The cooling device for air conditioner circuit board according to claim 1, further comprising:
a first throttling device (7) arranged between the indoor heat exchanger (4) and the gas-liquid separator (3); and/or

a second throttling device (8) arranged between the outdoor heat exchanger (2) and the gas-liquid separator (3).
The cooling device for air conditioner circuit board according to claim 2, further comprising: a third throttling device (9) arranged between a gas outlet end of the gas-liquid separator (3) and the cooling equipment (6).
The cooling device for air conditioner circuit board according to claim 1, further comprising:
a by-pass pipeline (10) arranged between the gas outlet end of the gas-liquid separator (3) and the indoor heat exchanger (4); and

a flow regulating valve (11) arranged on the by-pass pipeline (10).
The cooling device for air conditioner circuit board according to claim 1, wherein the cooling equipment (6) is a parallel flow heat exchanger.

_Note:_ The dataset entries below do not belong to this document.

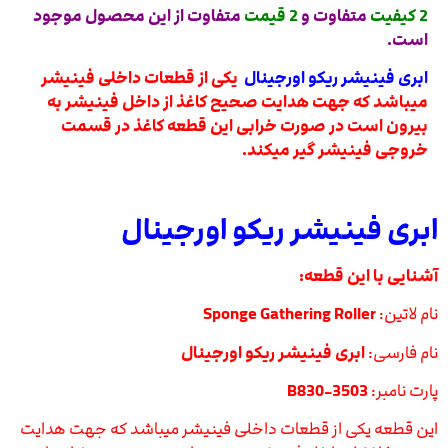
2 کیفیت
متفاوت و
2 قیمت
متفاوت از این محصول موجود
است.
ابری فینیشر ریکو اورجینال
یکی از قطعات داخلی فینیشر
میباشد که جهت هدایت صحیح کاغذ از داخل فینیشر به
بیرون است در صورت خرابی این قطعه کاغذ در قسمت
خروجی فینیشر گیر میکند.
ابری فینیشر ریکو اورجینال
آشنایی با این قطعه:
نام لاتین:
Sponge Gathering Roller
نام فارسی:
ابری فینیشر ریکو اورجینال
پارت نامبر:
B830-3503
این قطعه یکی از قطعات داخلی فینیشر میباشد که جهت هدایت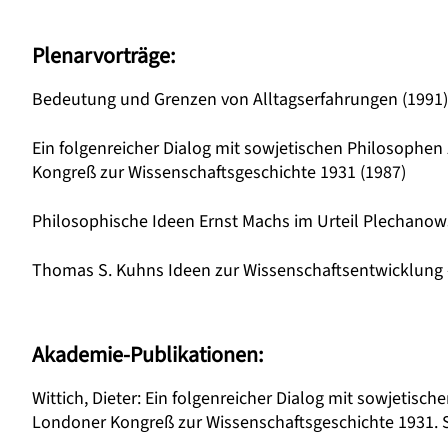
Plenarvorträge:
Bedeutung und Grenzen von Alltagserfahrungen (1991)
Ein folgenreicher Dialog mit sowjetischen Philosophe
Kongreß zur Wissenschaftsgeschichte 1931 (1987)
Philosophische Ideen Ernst Machs im Urteil Plechano
Thomas S. Kuhns Ideen zur Wissenschaftsentwicklung –
Akademie-Publikationen:
Wittich, Dieter: Ein folgenreicher Dialog mit sowjetis
Londoner Kongreß zur Wissenschaftsgeschichte 1931. SB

The cooling device for air conditioner circuit board according to claim 1, wherein a plurality of communicating holes (15) is distributed on the partition plate (13) radially.
The cooling device for air conditioner circuit board according to claim 1, wherein a side wall of the casing (12) close to the air conditioner circuit board has an uneven inner surface.
The cooling device for air conditioner circuit board according to claim 2, further comprising:
a third throttling device (9) arranged between the cooling equipment (6) and the gas suction port of the compressor (1).